En conséquence, elle met la clé sous paillasson, côté Bujumbura après plus de 25 ans d’activités fort utiles dans le pays.

 

Présente au Burundi depuis 1992, cette organisation ne s’estime plus en mesure de mener ses projets en raison des décisions du gouvernement burundais vis-à-vis des ONG internationales, notamment « l’obligation du fichage ethnique de ses employés ».

« Handicap International a tenté de répondre aux demandes du gouvernement dans le respect des principes humanitaires et de ses valeurs, et engagé des discussions avec lui dans ce sens, sans arriver à trouver de solution », a déclaré Nathalie Blin en charge de communication.

 

« Lors d’une entrevue le 24 décembre 2018, le Ministère de l’Intérieur burundais a confirmé que les conditions posées par le gouvernement étaient « non négociables » et qu’à défaut de les satisfaire d’ici au 31 décembre 2018, Handicap International ne serait pas autorisée à reprendre ses activités».

 

L’association tire les conséquences de cette situation, et ferme à grand regret son programme au Burundi, après vingt-six ans de présence et d’intervention dans les domaines de la santé, la réadaptation, l’éducation, la protection, l’insertion socio-économique et l’appui aux associations. L’association déplore le fait que les capacités d’action des ONG se réduisent de plus en plus dans ce pays qui compte parmi les plus pauvres du monde, au détriment des populations burundaises les plus vulnérables.

 

 Handicap International est une association de solidarité internationale indépendante, qui intervient depuis 35 ans dans les situations de pauvreté et d’exclusion, de conflits et de catastrophes.

 

Fin septembre dernier, le Conseil national de sécurité du Burundi a ordonné la suspension des activités de toutes les Organisations non gouvernementales (ONG) étrangères pour une période de trois mois en vue de vérifier leur "conformité à la loi et au règlement en vigueur au Burundi".

 

A peine 80 ONG (sur 131 enregistrées avant la mesure gouvernementale) ont accepté de se plier aux conditions absurdes édictées par Bujumbura pour exclure les tutsis de leurs postes au sein des ONG étrangères.

 

Selon des observateurs, Bujumbura veut renforcer le contrôle visant les ONG étrangères, principal source de devises dans le pays après la suspension par les partenaires occidentaux de l'aide budgétaire directe au gouvernement.

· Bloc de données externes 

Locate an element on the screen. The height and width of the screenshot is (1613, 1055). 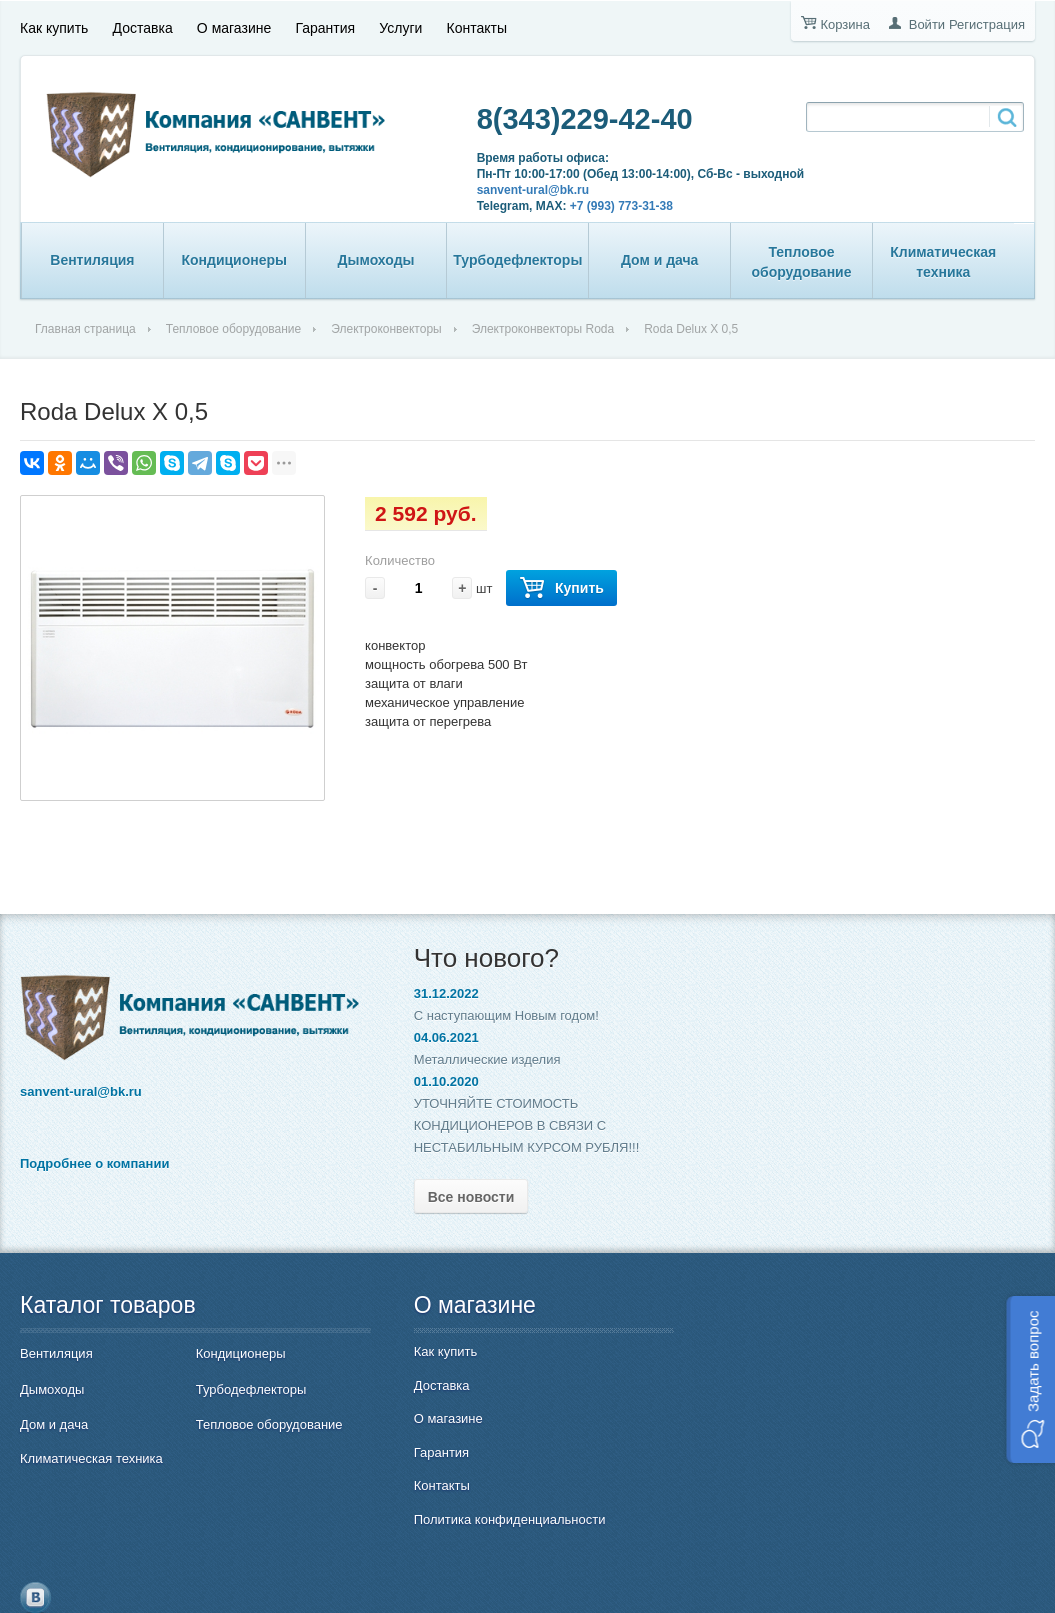 Тепловое оборудование is located at coordinates (801, 262).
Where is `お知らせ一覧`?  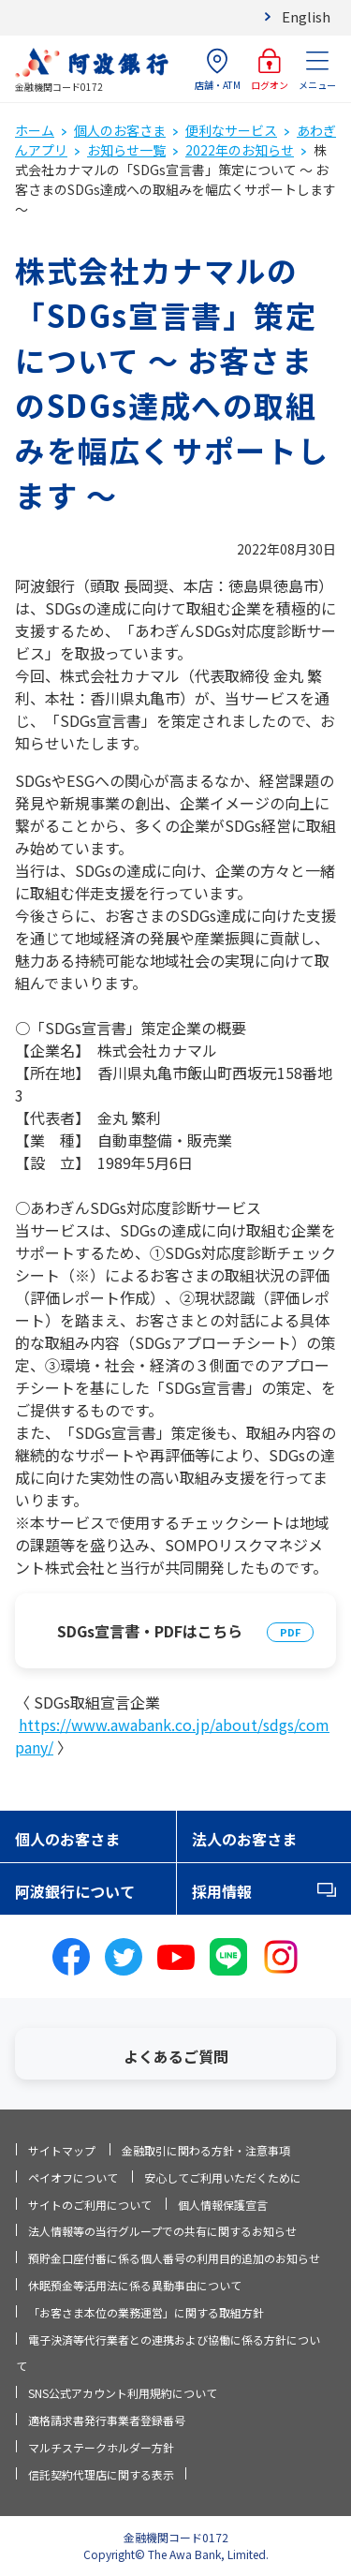 お知らせ一覧 is located at coordinates (126, 150).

En janvier 2017, le gouvernement a mis en place une nouvelle loi régissant les ONG étrangères. Elle prévoit notamment un strict contrôle de leurs finances, des frais administratifs et des quotas ethniques dans le recrutement du personnel (60% de Hutu et 40% de Tutsi, comme dans l'administration).

 

Le Burundi a plongé dans une grave crise, émaillée de violences, depuis le dépôt de la candidature du président Pierre Nkurunziza en avril 2015 pour un troisième mandat.

 

En juillet de la même année, Nkurunziza avait remporté ce mandat, en violation de la Constitution et de l'accord d'Arusha qui a mis fin à la guerre civile de 1993-2006, selon l'opposition, la société civile et une partie de son propre camp.

Ces violences ont déjà fait des milliers de morts et poussé plus de 500 mille personnes à fuir le pays.